**DATA LISTING**
......

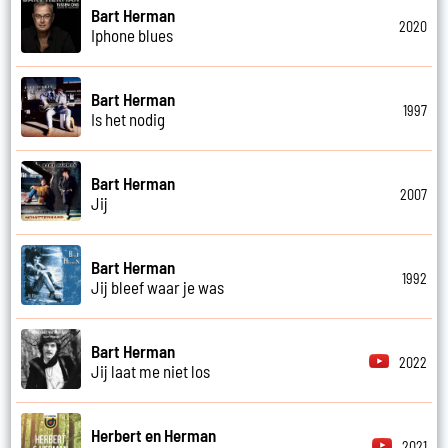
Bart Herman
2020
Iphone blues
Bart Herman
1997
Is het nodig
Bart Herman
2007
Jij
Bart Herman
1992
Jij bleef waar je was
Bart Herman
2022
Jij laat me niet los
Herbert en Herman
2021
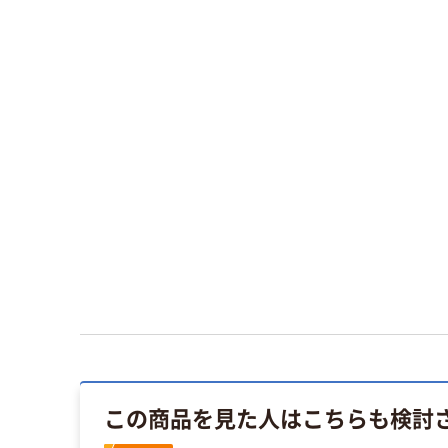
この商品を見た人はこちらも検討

......

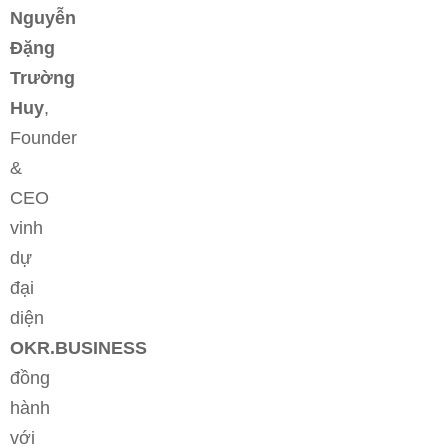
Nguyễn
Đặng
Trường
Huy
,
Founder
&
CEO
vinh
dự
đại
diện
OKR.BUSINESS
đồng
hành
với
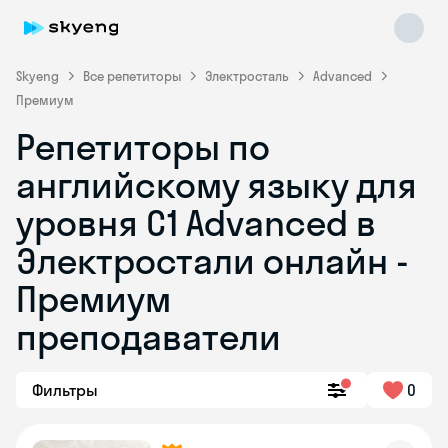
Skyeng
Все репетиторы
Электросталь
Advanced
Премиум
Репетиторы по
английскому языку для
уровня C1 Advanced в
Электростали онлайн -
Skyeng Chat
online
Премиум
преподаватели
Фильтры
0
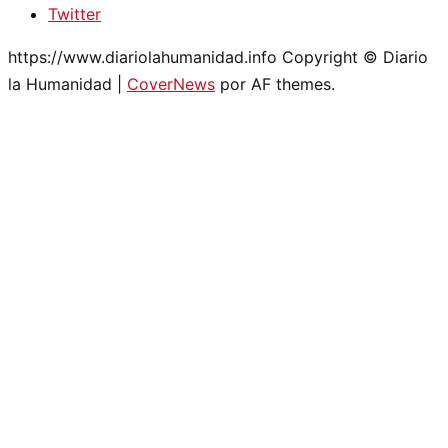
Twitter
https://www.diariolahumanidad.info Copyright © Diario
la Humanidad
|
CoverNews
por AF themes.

......

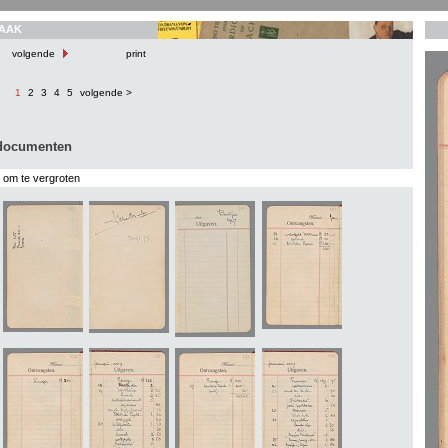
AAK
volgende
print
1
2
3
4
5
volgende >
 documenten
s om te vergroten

......

**PROBLEM DETAILS**
Look above for the line with "Репетиторы по" and the line with "por AF themes.". Output those two and everything between them exactly, pictures excluded.

**FINISHED TASK**
Репетиторы по
английскому языку для
уровня C1 Advanced в
Электростали онлайн -
Skyeng Chat
online
Премиум
преподаватели
Фильтры
0
Twitter
https://www.diariolahumanidad.info Copyright © Diario
la Humanidad
|
CoverNews
por AF themes.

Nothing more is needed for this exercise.